There was a close connection between animation and documentary filmmaking in Europe in the 1920s (Walter Ruttman, Hans Richter, Dziga Vertov) and in the UK in the 1930s (John Grierson, Len Lye, Norman McLaren). This close connection continued at the National Film Board of Canada after World War II and through to this day. Even Hollywood’s Academy of Motion Picture Arts and Sciences accepted the animated documentary as documentary proper by giving the Oscar to McLaren (Neighbours, 1952) and Saul Bass (Why Man Creates, 1968). The direct cinema/cinema vérité movements and the total dominance of TV documentaries closely based on journalism have dominated the documentary tradition since the 1960s. But postmodernist thinking combined with more individual/personal artistic filmmaking have brought the artistic elements of the European documentaries of the 1920s and 1930s back. And this scene has also opened up for the modern animated documentary.
At the NFB the filmmakers never stopped making animated documentaries, and a similar tradition has been kept alive in the Scandinavian countries of Denmark, Sweden and Norway. I believe a major reason for this is the social democratic political thinking that lies behind both the ideology of the NFB and the film politics in Scandinavia. The film industry deserves state funding because the films play a vital role in our democracy."

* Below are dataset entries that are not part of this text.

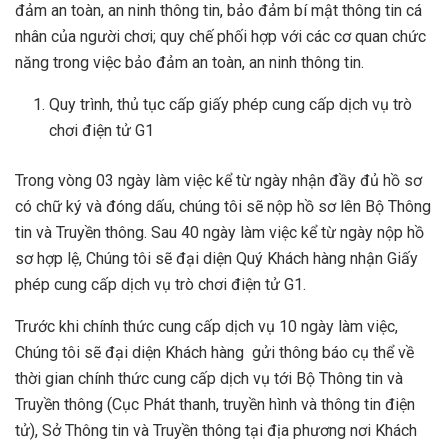
đảm an toàn, an ninh thông tin, bảo đảm bí mật thông tin cá
nhân của người chơi; quy chế phối hợp với các cơ quan chức
năng trong việc bảo đảm an toàn, an ninh thông tin.
Quy trình, thủ tục cấp giấy phép cung cấp dịch vụ trò
chơi điện tử G1
Trong vòng 03 ngày làm việc kể từ ngày nhận đầy đủ hồ sơ
có chữ ký và đóng dấu, chúng tôi sẽ nộp hồ sơ lên Bộ Thông
tin và Truyền thông. Sau 40 ngày làm việc kể từ ngày nộp hồ
sơ hợp lệ, Chúng tôi sẽ đại diện Quý Khách hàng nhận Giấy
phép cung cấp dịch vụ trò chơi điện tử G1.
Trước khi chính thức cung cấp dịch vụ 10 ngày làm việc,
Chúng tôi sẽ đại diện Khách hàng gửi thông báo cụ thể về
thời gian chính thức cung cấp dịch vụ tới Bộ Thông tin và
Truyền thông (Cục Phát thanh, truyền hình và thông tin điện
tử), Sở Thông tin và Truyền thông tại địa phương nơi Khách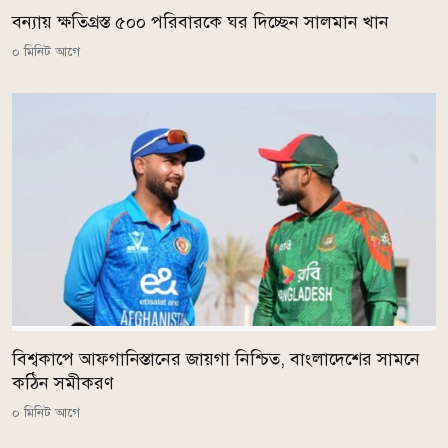
বন্যায় ক্ষতিগ্রস্ত ৫০০ পরিবারকে ঘর দিচ্ছেন সালমান খান
০ মিনিট আগে
বিশ্বকাপে আফগানিস্তানের জায়গা নিশ্চিত, বাংলাদেশের সামনে
কঠিন সমীকরণ
০ মিনিট আগে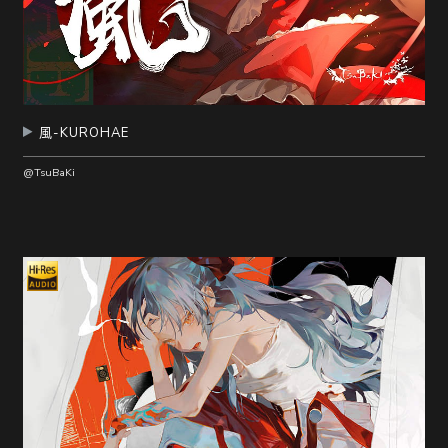
風-KUROHAE
@TsuBaKi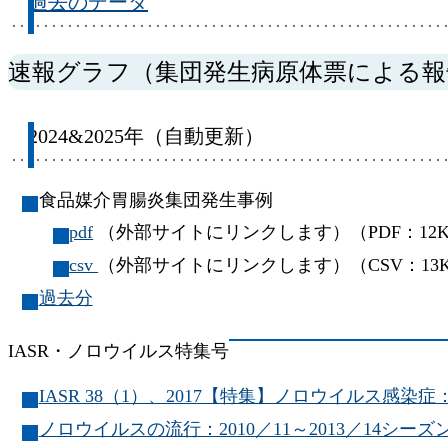
過去のデータ
速報グラフ（集団発生病原体票による報
2024&2025年（自動更新）
食品媒介胃腸炎集団発生事例
pdf
（外部サイトにリンクします）（PDF：12K
csv
（外部サイトにリンクします）（CSV：13
過去分
IASR・ノロウイルス特集号
IASR 38（1）、2017【特集】ノロウイルス感染症：
ノロウイルスの流行：2010／11～2013／14シーズ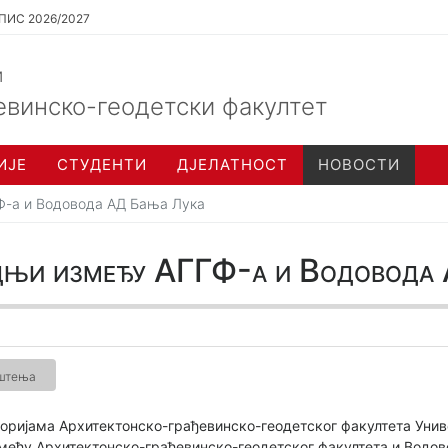
ПИС 2026/2027
и
евинско-геодетски факултет
ИЈЕ
СТУДЕНТИ
ДЈЕЛАТНОСТ
НОВОСТИ
Ф-а и Водовода АД Бања Лука
адњи између АГГФ-а и Водовода
ештења
сторијама Архитектонско-грађевинско-геодетског факултета Унив
међу Архитектонско-грађевинско-геодетског факултета и Водо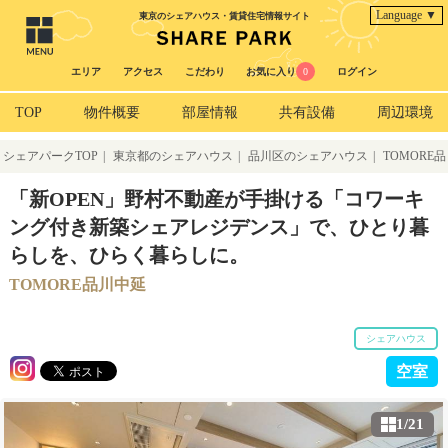
Language ▼
東京のシェアハウス・賃貸住宅情報サイト
エリア
アクセス
こだわり
お気に入り
0
ログイン
TOP
物件概要
部屋情報
共有設備
周辺環境
シェアパークTOP
|
東京都のシェアハウス
|
品川区のシェアハウス
|
TOMORE品
川中延
「新OPEN」野村不動産が手掛ける「コワーキ
ング付き新築シェアレジデンス」で、ひとり暮
らしを、ひらく暮らしに。
TOMORE品川中延
シェアハウス
空室
1/21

(Gunnar Strøm, March 2005, 'How Swede It Is ...and Danish and Norwegian: Scandinavian documentary animation', p.13, fpsmagazine.com)
Fig.1 Monika Forsberg & Susie Sparrow 2006, We Believe in Happy Endings
Kyle Cooper "specializes in crafting title sequences - the short introductions and closings to films, videogames, and television shows that list the names of the cast and crew involved in the production. In this boutique industry, Cooper is king. He has designed the lead-ins to 150 features - including Donnie Brasco, the 1996 remake of The Island of Dr. Moreau, Mission: Impossible, Spider-Man, Sphere, Spawn, Twister, and Flubber. The movies themselves may not be cinematic classics, but Cooper's credits - which operate as minifilms in their own right - consistently stun and entertain audiences. For this spring's Dawn of the Dead, he even used real human blood. Critic Elvis Mitchell, in his New York Times review of the movie, summed up the Cooper effect: 'The opening and closing credits are so good, they're almost worth sitting through the film for.' Indeed, the word in Hollywood is that some filmmakers have refused to work with Cooper, says Dawn of the Dead director Zach Snyder, because he's 'the guy who makes title sequences better than the movie.' Not since Saul Bass' legendary preludes to The Man With the Golden Arm (1955) and Vertigo (1958) have credits attracted such attention. Cooper counts Bass' work, along with Stephen Frankfurt's lead-in for To Kill a Mockingbird (1962), as his greatest influences."